*** INPUT FOR THIS TASK ***

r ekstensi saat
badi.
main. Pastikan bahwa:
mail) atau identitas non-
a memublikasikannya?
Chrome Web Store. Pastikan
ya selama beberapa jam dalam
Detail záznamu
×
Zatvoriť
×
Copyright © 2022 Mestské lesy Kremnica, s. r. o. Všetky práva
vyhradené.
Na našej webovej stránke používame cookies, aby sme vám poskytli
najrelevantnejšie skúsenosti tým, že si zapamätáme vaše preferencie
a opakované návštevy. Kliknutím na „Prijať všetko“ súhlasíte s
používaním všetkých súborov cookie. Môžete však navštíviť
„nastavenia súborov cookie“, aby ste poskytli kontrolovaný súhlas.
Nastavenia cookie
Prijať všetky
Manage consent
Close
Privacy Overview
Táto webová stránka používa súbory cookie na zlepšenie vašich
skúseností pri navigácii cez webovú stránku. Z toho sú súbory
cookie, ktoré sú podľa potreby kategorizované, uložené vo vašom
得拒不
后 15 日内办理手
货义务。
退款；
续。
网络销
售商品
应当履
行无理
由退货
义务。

*** End of INPUT FOR THIS TASK ***
*** INPUT FOR THIS TASK ***

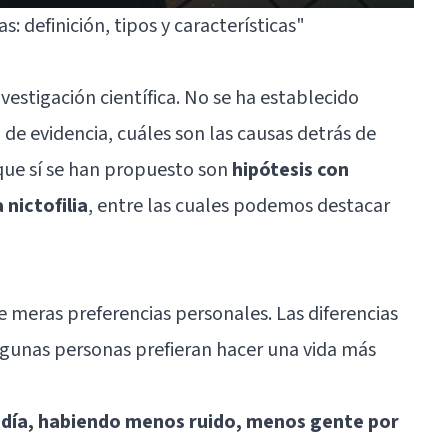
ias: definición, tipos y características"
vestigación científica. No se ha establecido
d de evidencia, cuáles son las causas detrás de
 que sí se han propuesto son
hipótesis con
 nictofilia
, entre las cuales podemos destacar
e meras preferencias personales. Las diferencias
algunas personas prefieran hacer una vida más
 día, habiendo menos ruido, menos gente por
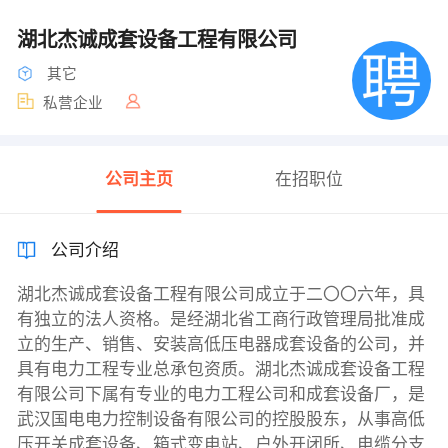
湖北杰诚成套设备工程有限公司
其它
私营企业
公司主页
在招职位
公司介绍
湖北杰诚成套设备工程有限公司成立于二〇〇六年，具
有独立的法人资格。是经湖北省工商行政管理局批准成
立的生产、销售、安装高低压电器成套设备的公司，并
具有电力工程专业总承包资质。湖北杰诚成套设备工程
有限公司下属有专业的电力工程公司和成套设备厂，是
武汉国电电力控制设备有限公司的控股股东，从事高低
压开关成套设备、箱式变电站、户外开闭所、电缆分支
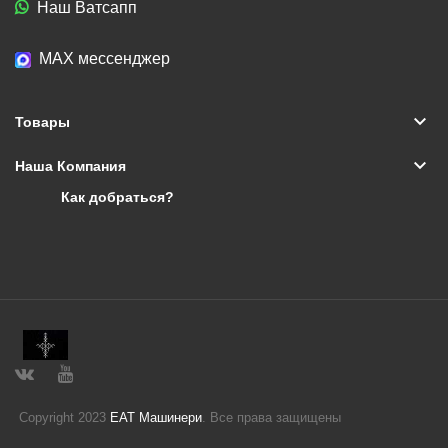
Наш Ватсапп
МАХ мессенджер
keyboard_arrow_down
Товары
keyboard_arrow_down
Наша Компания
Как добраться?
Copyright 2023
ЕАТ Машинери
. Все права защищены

*** End of INPUT FOR THIS TASK ***
*** INPUT FOR THIS TASK ***

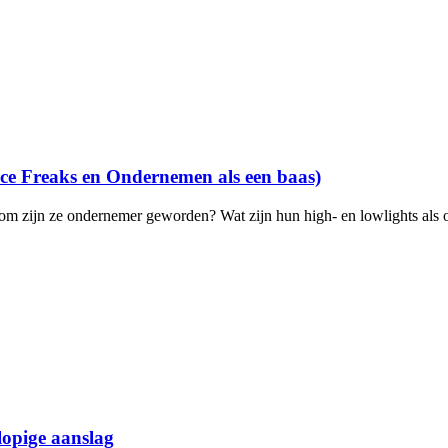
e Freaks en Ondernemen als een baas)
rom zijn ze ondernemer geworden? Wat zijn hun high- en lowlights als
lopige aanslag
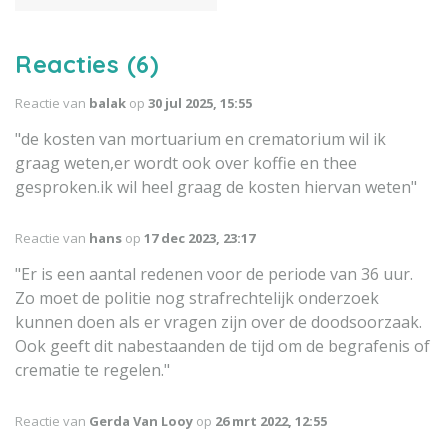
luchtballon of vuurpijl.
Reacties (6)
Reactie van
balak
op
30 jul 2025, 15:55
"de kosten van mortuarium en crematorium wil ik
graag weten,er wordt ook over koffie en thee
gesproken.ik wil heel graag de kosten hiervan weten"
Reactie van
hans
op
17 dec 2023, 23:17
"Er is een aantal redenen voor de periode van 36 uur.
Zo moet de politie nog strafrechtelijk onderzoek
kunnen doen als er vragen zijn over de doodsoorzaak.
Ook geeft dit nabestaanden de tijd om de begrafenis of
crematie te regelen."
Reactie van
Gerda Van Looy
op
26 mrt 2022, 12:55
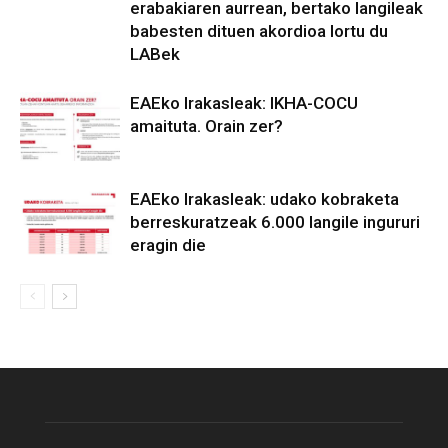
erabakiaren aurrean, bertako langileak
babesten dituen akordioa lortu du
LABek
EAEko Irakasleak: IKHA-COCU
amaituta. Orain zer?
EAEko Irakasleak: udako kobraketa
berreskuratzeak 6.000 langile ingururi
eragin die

*** End of INPUT FOR THIS TASK ***

__WHAT IS REQUIRED__. Among the lines of the listing above, which ones hold "EAEko"? Copy them.

__SOLUTION FOR THIS TASK__.
EAEko Irakasleak: IKHA-COCU
EAEko Irakasleak: udako kobraketa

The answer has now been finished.